### Work to complete
What you produce should be an exact transcription of the data, minus any pictures.

### Source data
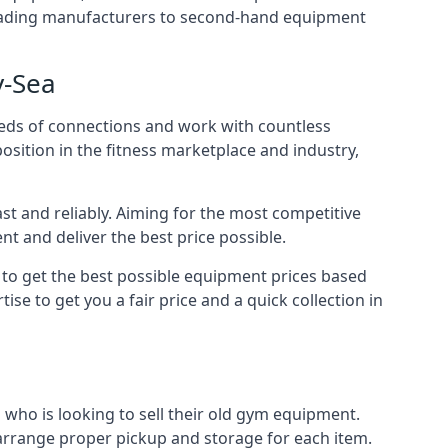
m leading manufacturers to second-hand equipment
y-Sea
reds of connections and work with countless
osition in the fitness marketplace and industry,
t and reliably. Aiming for the most competitive
nt and deliver the best price possible.
r to get the best possible equipment prices based
se to get you a fair price and a quick collection in
who is looking to sell their old gym equipment.
arrange proper pickup and storage for each item.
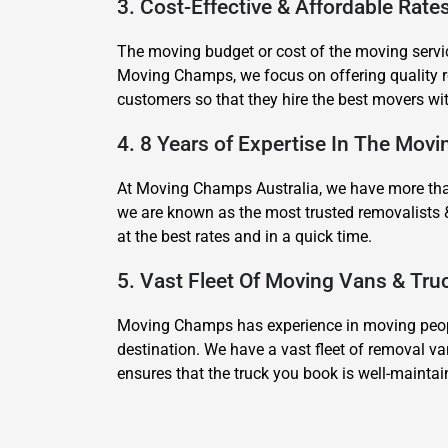
3. Cost-Effective & Affordable Rate
The moving budget or cost of the moving servic
Moving Champs, we focus on offering quality re
customers so that they hire the best movers wi
4. 8 Years of Expertise In The Movi
At Moving Champs Australia, we have more than 
we are known as the most trusted removalists 
at the best rates and in a quick time.
5. Vast Fleet Of Moving Vans & Tru
Moving Champs has experience in moving people
destination. We have a vast fleet of removal va
ensures that the truck you book is well-mainta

### Response area
m leading manufacturers to second-hand equipment
y-Sea
reds of connections and work with countless
osition in the fitness marketplace and industry,
t and reliably. Aiming for the most competitive
nt and deliver the best price possible.
r to get the best possible equipment prices based
se to get you a fair price and a quick collection in
who is looking to sell their old gym equipment.
arrange proper pickup and storage for each item.
3. Cost-Effective & Affordable Rate
The moving budget or cost of the moving servic
Moving Champs, we focus on offering quality re
customers so that they hire the best movers wi
4. 8 Years of Expertise In The Movi
At Moving Champs Australia, we have more than 
we are known as the most trusted removalists 
at the best rates and in a quick time.
5. Vast Fleet Of Moving Vans & Tru
Moving Champs has experience in moving people
destination. We have a vast fleet of removal va
ensures that the truck you book is well-mainta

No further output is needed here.